As we prepare to leave I take a look back at the pros and cons of life in Germany

Well, it’s Wednesday night and our time in Germany is almost up. We fly back to Singapore at 7:00am Sunday morning and between now and then we are extremely busy, so I thought I’d write this today. When we were leaving Pondicherry I wrote a post about the things I would and wouldn’t miss after we had left India as well as after a month in Bonn.
This time I’m going to write a similar post about Germany, beginning with the things we won’t miss and then, again, to finish on a positive note, the things we will miss. So, first I bring you the things we won’t miss. Like last time, some of these are extremely petty and are in no particular order;

Things we won’t miss about Germany:

  • Retard tablets

    Retard tablets

    Shops not opening on Sundays – You can’t even buy groceries! Supermarkets in country towns in Australia still open on Sunday. Even some fast food places here close on Sunday.

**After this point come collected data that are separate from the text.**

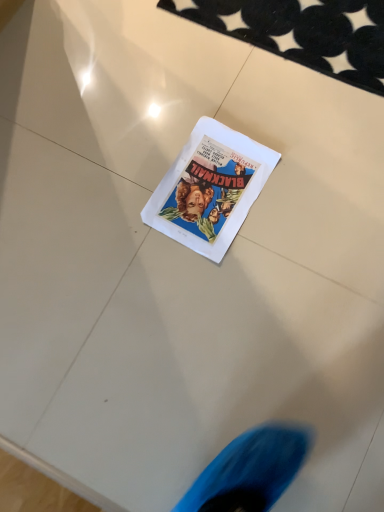 Question: Should I look upward or downward to see white paper flyer at center?

Choices:
 (A) up
 (B) down

Answer: (A) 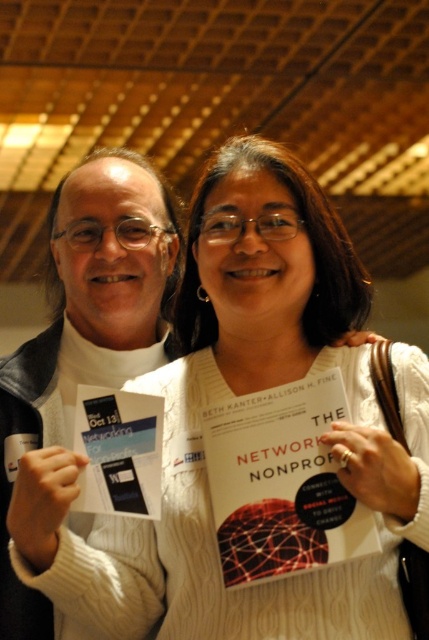 You are an attendee at a conference and see a white paper book at center. There is a point at coordinates (281, 483). Is this point located on the white paper book at center?

Yes, the point at coordinates (281, 483) is located on the white paper book at center as stated in the objects description.

You are organizing a photo shoot and need to ensure that the white sweater at left and the white paper flyer at left are both visible in the frame. Based on their sizes, which object should you prioritize positioning closer to the camera to ensure visibility?

The white sweater at left might be wider than the white paper flyer at left, so prioritizing the white sweater at left closer to the camera would ensure better visibility due to its potentially larger size.

In the scene shown: You are standing in the conference room and see the point marked at coordinates (54,404). If you want to place a 1.5 meter long banner from your current position to that point, will it fit exactly? Please explain.

The distance between you and the point marked at coordinates (54,404) is 1.64 meters. Since the banner is 1.5 meters long, it will not reach the full distance. You need an additional 0.14 meters to cover the space.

  • Trying to get a taxi on a Sunday, too
  • The weather – We’re a month into Summer and yesterday was about 15°C (60°F). We did have one day last week where it got to 30°C (85°F), but generally the temperature is in the mid-high teens / low 20’s.
  • The bed in our apartment – It is SO SMALL!
  • Double beds having two single doonas/comforters/duvets – This is all over Europe, but it is frustrating when you’re a restless sleeper like myself, everything ends up on the floor and then you wake up at 5:00am, freezing.
  • TV – A lot of European countries have English channels, but Germany just has CNN and BBC News. I haven’t watched TV in months.
  • Tagging – There are historic buildings, ruins and monuments that are centuries old all over the country and pubescent dumbasses feel the need to spray-paint their names on them. Sure, tagging happens everywhere, but there must come a point where a person thinks, “That’s pretty cool, I’ll let that be and just spray my tag at the train station, just like everyone else”.
  • The alcoholics out the front of the train station – They are some really dodgy dudes and they all have teeth that look like a pan of burnt chips.
  • I still struggle to find my size shoes here – I wear a US size 12 (Euro 45), but most stores only stock up to a US 11 (Euro 44) and then they will inexplicably have a bunch of size US 15 (Euro 48), so everything I find is either one size too small or three sizes too big!
  • Trying my hardest to speak to someone in my insanely basic, broken and butchered German, only to have them reply in one of the most grammatically perfect and eloquent sentences you’ll ever hear. It is kind of humiliating…
  • My epilepsy medication being labeled “Retardtabletten” – “Retard tablets” (in actual fact, I found that hilarious).
  • “Yes, I’d like a pair of pants that makes it look like I’ve shit myself, but I can only remove it by slinging it around the front. Do you have something like that?”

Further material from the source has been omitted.